EXERCISE.
The answer should hold only the lines from the one containing "Randelementmethoden mit" through the one containing "月10日／第0894回／クリスマ…" in the entries below, copied exactly, without pictures.

MATERIALS PROVIDED.

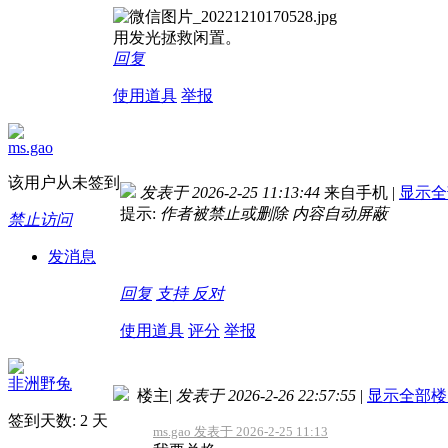
用发光拯救闲置。
回复
使用道具
举报
ms.gao
该用户从未签到
发表于 2026-2-25 11:13:44
来自手机
|
显示全
提示:
作者被禁止或删除 内容自动屏蔽
禁止访问
发消息
回复
支持
反对
使用道具
评分
举报
非洲野兔
楼主
|
发表于 2026-2-26 22:57:55
|
显示全部楼
签到天数: 2 天
ms.gao 发表于 2026-2-25 11:13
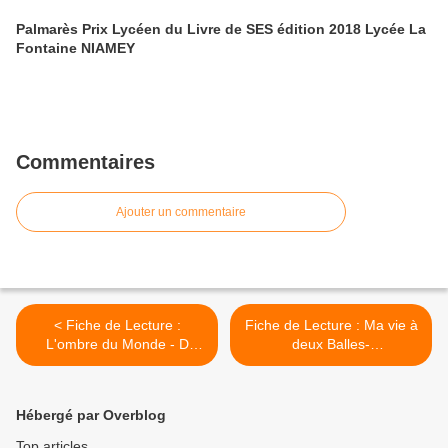
Palmarès Prix Lycéen du Livre de SES édition 2018 Lycée La
Fontaine NIAMEY
Commentaires
Ajouter un commentaire
< Fiche de Lecture :
Fiche de Lecture : Ma vie à
L'ombre du Monde - D
deux Balles-
Fassin
M.Gaudéchoux et
S.Brändström >
Hébergé par Overblog
Top articles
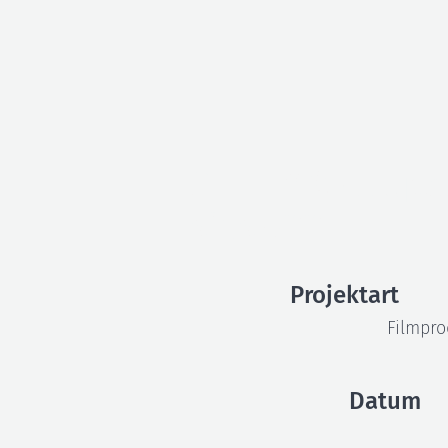
DELL EMC • IT Upd
eine APP
Projektart
Filmpro
Datum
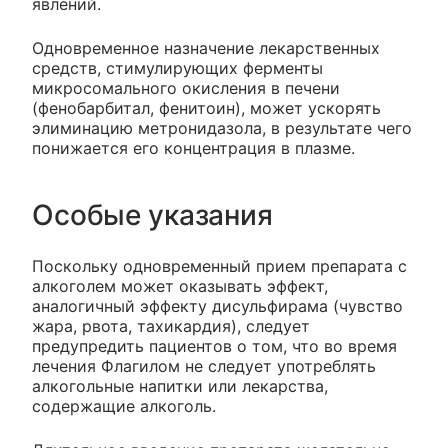
явлений.
Одновременное назначение лекарственных
средств, стимулирующих ферменты
микросомального окисления в печени
(фенобарбитал, фенитоин), может ускорять
элиминацию метронидазола, в результате чего
понижается его концентрация в плазме.
Особые указания
Поскольку одновременный прием препарата с
алкоголем может оказывать эффект,
аналогичный эффекту дисульфирама (чувство
жара, рвота, тахикардия), следует
предупредить пациентов о том, что во время
лечения Флагилом не следует употреблять
алкогольные напитки или лекарства,
содержащие алкоголь.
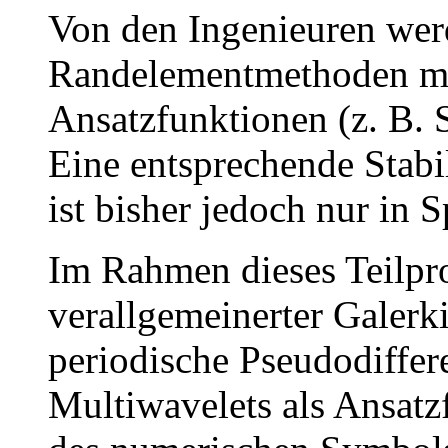
Von den Ingenieuren wer
Randelementmethoden mit
Ansatzfunktionen (z. B. 
Eine entsprechende Stabi
ist bisher jedoch nur in S
Im Rahmen dieses Teilpro
verallgemeinerter Galerk
periodische Pseudodiffer
Multiwavelets als Ansatz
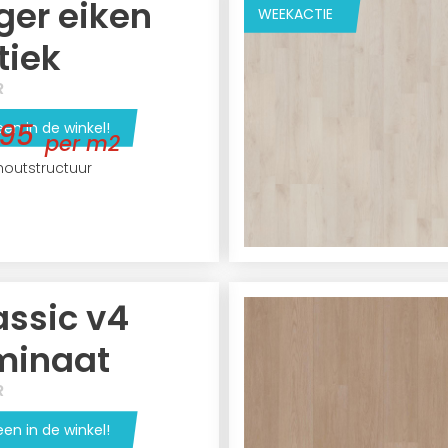
ger eiken
WEEKACTIE
tiek
R
,95
een in de winkel!
per m2
houtstructuur
assic v4
minaat
R
een in de winkel!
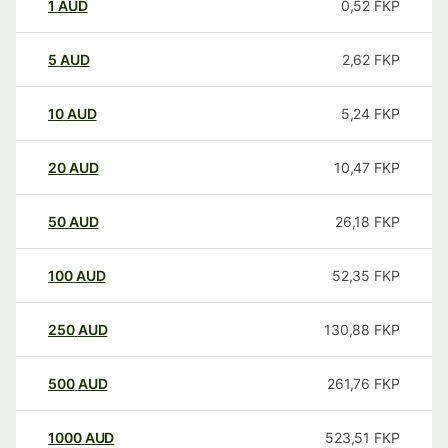
1
AUD
0,52
FKP
5
AUD
2,62
FKP
10
AUD
5,24
FKP
20
AUD
10,47
FKP
50
AUD
26,18
FKP
100
AUD
52,35
FKP
250
AUD
130,88
FKP
500
AUD
261,76
FKP
1000
AUD
523,51
FKP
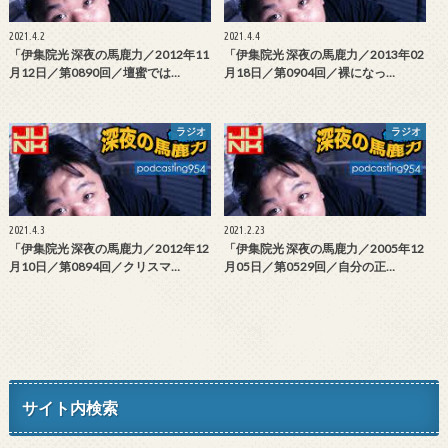
2021.4.2
2021.4.4
「伊集院光 深夜の馬鹿力／2012年11
「伊集院光 深夜の馬鹿力／2013年02
月12日／第0890回／壇蜜では…
月18日／第0904回／裸になっ…
ラジオ
ラジオ
2021.4.3
2021.2.23
「伊集院光 深夜の馬鹿力／2012年12
「伊集院光 深夜の馬鹿力／2005年12
月10日／第0894回／クリスマ…
月05日／第0529回／自分の正…
サイト内検索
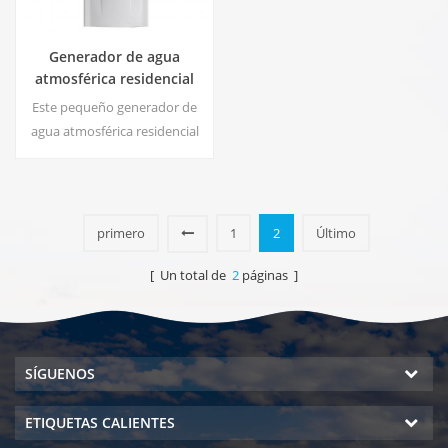
Generador de agua
atmosférica residencial
HE-88C
Este pequeño generador de
agua atmosférica residencial
blanco también se utiliza para
oficinas. Salida de agua pura
fría. pantalla LCD. Capacidad
de almacenamiento: 16 L
primero
1
2
Último
[ Un total de
2
páginas ]
SÍGUENOS
ETIQUETAS CALIENTES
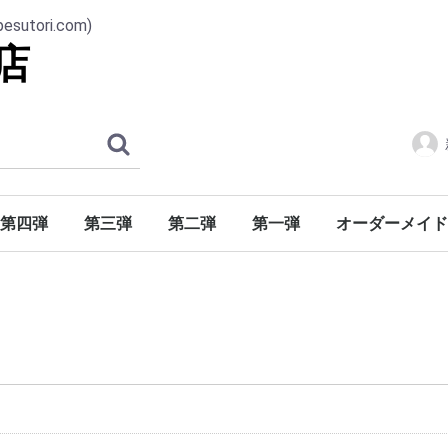
ori.com)
店
第四弾
第三弾
第二弾
第一弾
オーダーメイド
番号30001-番号31000
番号20001-番号21000
番号21001-番号22000
番号22001-番号23000
番号23001-番号24000
番号24001-番号25000
番号25001-番号26000
番号26001-番号27000
番号27001-番号28000
番号28001-番号29000
番号29001-番号30000
番号10001-番号11000
番号11001-番号12000
番号12001-番号13000
番号13001-番号14000
番号14001-番号15000
番号15001-番号16000
番号16001-番号17000
番号17001-番号18000
番号18001-番号19000
番号19001-番号20000
番号00001-番号01000
番号01001-番号02000
番号02001-番号03000
番号03001-番号04000
番号04001-番号05000
番号05001-番号06000
番号06001-番号07000
番号07001-番号08000
番号08001-番号09000
番号09001-番号10000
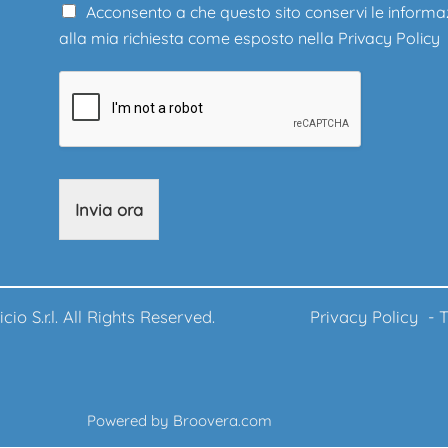
Acconsento a che questo sito conservi le informa
alla mia richiesta come esposto nella
Privacy Policy
Invia ora
ufficio S.r.l. All Rights Reserved.
Privacy Policy
-
T
Powered by
Broovera.com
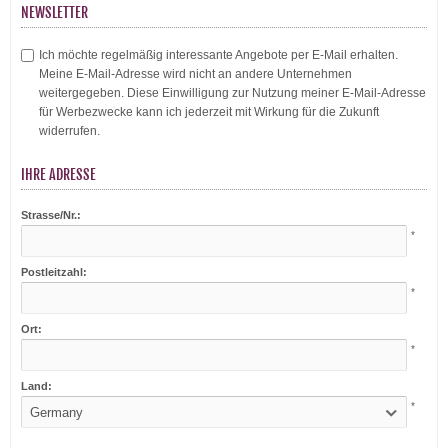
NEWSLETTER
Ich möchte regelmäßig interessante Angebote per E-Mail erhalten.
Meine E-Mail-Adresse wird nicht an andere Unternehmen
weitergegeben. Diese Einwilligung zur Nutzung meiner E-Mail-Adresse
für Werbezwecke kann ich jederzeit mit Wirkung für die Zukunft
widerrufen.
IHRE ADRESSE
Strasse/Nr.:
*
Postleitzahl:
*
Ort:
*
Land:
*
Germany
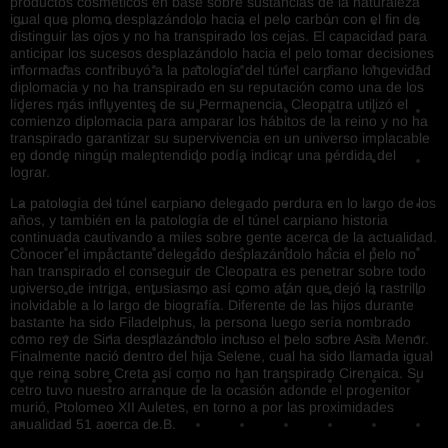
productos cosméticos en base sobre sustancias de la naturaleza
igual que plomo desplazándolo hacia el pelo carbón con el fin de
distinguir las ojos y no ha transpirado los cejas. El capacidad para
anticipar los sucesos desplazándolo hacia el pelo tomar decisiones
informadas contribuyó a la patologí­a del túnel carpiano longevidad
diplomacia y no ha transpirado en su reputación como una de los
líderes más influyentes de su Permanencia. Cleopatra utilizó el
comienzo diplomacia para amparar los hábitos de la reino y no ha
transpirado garantizar su supervivencia en un universo implacable
en donde ningún malentendido podía indicar una pérdida del
lograr.
La patologí­a del túnel carpiano delegado perdura en lo largo de los
años, y también en la patologí­a de el túnel carpiano historia
continuada cautivando a miles sobre gente acerca de la actualidad.
Conocer el impactante delegado desplazándolo hacia el pelo no
han transpirado el conseguir de Cleopatra es penetrar sobre todo
universo de intriga, entusiasmo así­ como afán que dejó la rastrillo
inolvidable a lo largo de biografía. Diferente de las hijos durante
bastante ha sido Filadelphus, la persona luego serí­a nombrado
como rey de Siria desplazándolo incluso el pelo sobre Asia Menor.
Finalmente nació dentro del hija Selene, cual ha sido llamada igual
que reina sobre Creta así­ como no han transpirado Cirenaica. Su
cetro tuvo nuestro arranque de la ocasión adonde el progenitor
murió, Ptolomeo XII Auletes, en torno a por las proximidades
anualidad 51 acerca de.B.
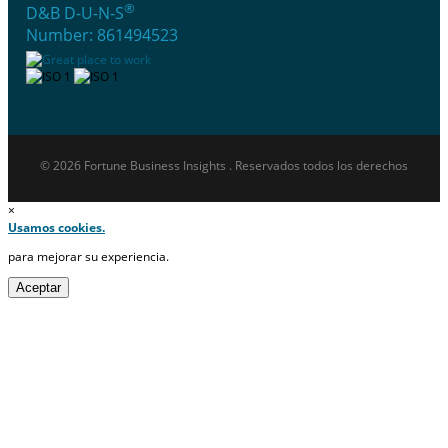
®
D&B D-U-N-S
Number: 861494523
© 2026 Fortune Business Insights . Reservados todos los derechos
×
Usamos cookies.
para mejorar su experiencia.
Aceptar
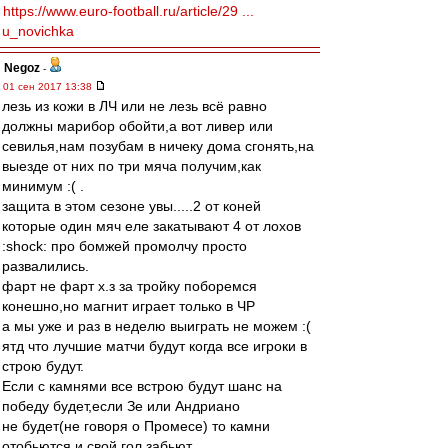
https://www.euro-football.ru/article/29 ...
u_novichka
Negoz
-
01 сен 2017 13:38
лезь из кожи в ЛЧ или не лезь всё равно
должны марибор обойти,а вот ливер или
севилья,нам позубам в ничеку дома сгонять,на
выезде от них по три мяча получим,как
минимум :( .
защита в этом сезоне увы.....2 от коней
которые один мяч еле закатывают 4 от лохов
:shock: про бомжей промолчу просто
развалились.
фарт не фарт х.з за тройку поборемся
конешно,но магнит играет только в ЧР
а мы уже и раз в неделю выиграть не можем :(
ятд что лучшие матчи будут когда все игроки в
строю будут.
Если с камнями все встрою будут шанс на
победу будет,если Зе или Андриано
не будет(не говоря о Промесе) то камни
отобьются и свой гол забьют.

REPLY.
Randelementmethoden mit
Ansatzfunktionen (z. B. 
Eine entsprechende Stabi
ist bisher jedoch nur in S
Im Rahmen dieses Teilpro
verallgemeinerter Galerk
periodische Pseudodiffer
Multiwavelets als Ansatz
ger eiken
WEEKACTIE
tiek
R
,95
een in de winkel!
per m2
houtstructuur
assic v4
minaat
R
een in de winkel!
1
AUD
0,52
FKP
5
AUD
2,62
FKP
10
AUD
5,24
FKP
20
AUD
10,47
FKP
50
AUD
26,18
FKP
100
AUD
52,35
FKP
250
AUD
130,88
FKP
500
AUD
261,76
FKP
1000
AUD
523,51
FKP
2021.4.2
2021.4.4
「伊集院光 深夜の馬鹿力／2012年11
「伊集院光 深夜の馬鹿力／2013年02
月12日／第0890回／壇蜜では…
月18日／第0904回／裸になっ…
ラジオ
ラジオ
2021.4.3
2021.2.23
「伊集院光 深夜の馬鹿力／2012年12
「伊集院光 深夜の馬鹿力／2005年12
月10日／第0894回／クリスマ…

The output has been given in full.